Le prêtre dépose son verre par terre puis, les coudes sur les cuisses, chapelet et crucifix de ceinture enfoncés dans un pli de sa bure, poursuit :
— Les pirates, avant d'être pirates, sont comme nous : des têtes d'hommes sur des corps d'hommes. Certains beaux, certains laids, mais rien qui les différencie du commun des mortels. Cependant, à force de pratiquer leurs vilénies, à mesure qu'ils troquent leur âme de chrétiens pour celles de mécréants, de violeurs et d'assassins, leur physionomie change.
— Vraiment ?
— Certains — parmi les pires, je te l'accorde —, ont des griffes, des crocs, d'autres des pupilles rouges et enflammées semblables à celles de leur maître, Satan, d'autres encore verront leur crâne transformé en celui d'un chien, d'un singe, d'un loup, voire d'un cochon. Ils...

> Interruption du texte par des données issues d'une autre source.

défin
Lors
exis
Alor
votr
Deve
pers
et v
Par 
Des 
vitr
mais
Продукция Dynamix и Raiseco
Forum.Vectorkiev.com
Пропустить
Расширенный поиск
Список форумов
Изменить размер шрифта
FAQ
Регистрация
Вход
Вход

Un bruit de métal qui heurte le bois me fait sursauter. Je me détourne vivement pour trouver Juanita, pâle comme une pleine lune, le regard fixé sur Fray Jesús, des ustensiles à ses pieds. Ma servante est figée d'effroi.

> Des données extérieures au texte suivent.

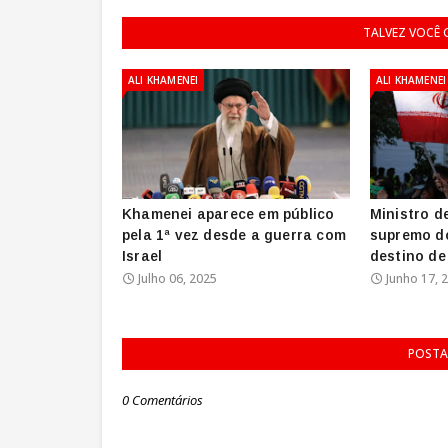
TALVEZ VOCÊ
ALI KHAMENEI
ALI KHAMENEI
Khamenei aparece em público
Ministro de
pela 1ª vez desde a guerra com
supremo do
Israel
destino d
Julho 06, 2025
Junho 17, 
POSTA
0 Comentários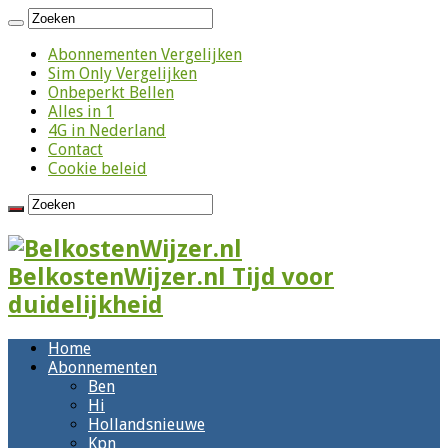
Abonnementen Vergelijken
Sim Only Vergelijken
Onbeperkt Bellen
Alles in 1
4G in Nederland
Contact
Cookie beleid
BelkostenWijzer.nl Tijd voor
duidelijkheid
Home
Abonnementen
Ben
Hi
Hollandsnieuwe
Kpn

— Mon père ! que je lance, sourcils froncés, en revenant poser des yeux mécontents sur le religieux. Vous faites peur à ma bonne Juanita. Ne dites plus ces sottises.
— Mais ce ne sont pas des sottises, María ! Demande à tous ceux qui ont eu à affronter les pirates : ces êtres ne sont pas humains et les actes qu'ils pratiquent, les tourments qu'ils imposent à leurs victimes, ne sont pas humains non plus.
Extrait du roman en cours d'écriture
La Dame de Panamá
© Camille Bouchard 2011, 2012 (éditeur à venir)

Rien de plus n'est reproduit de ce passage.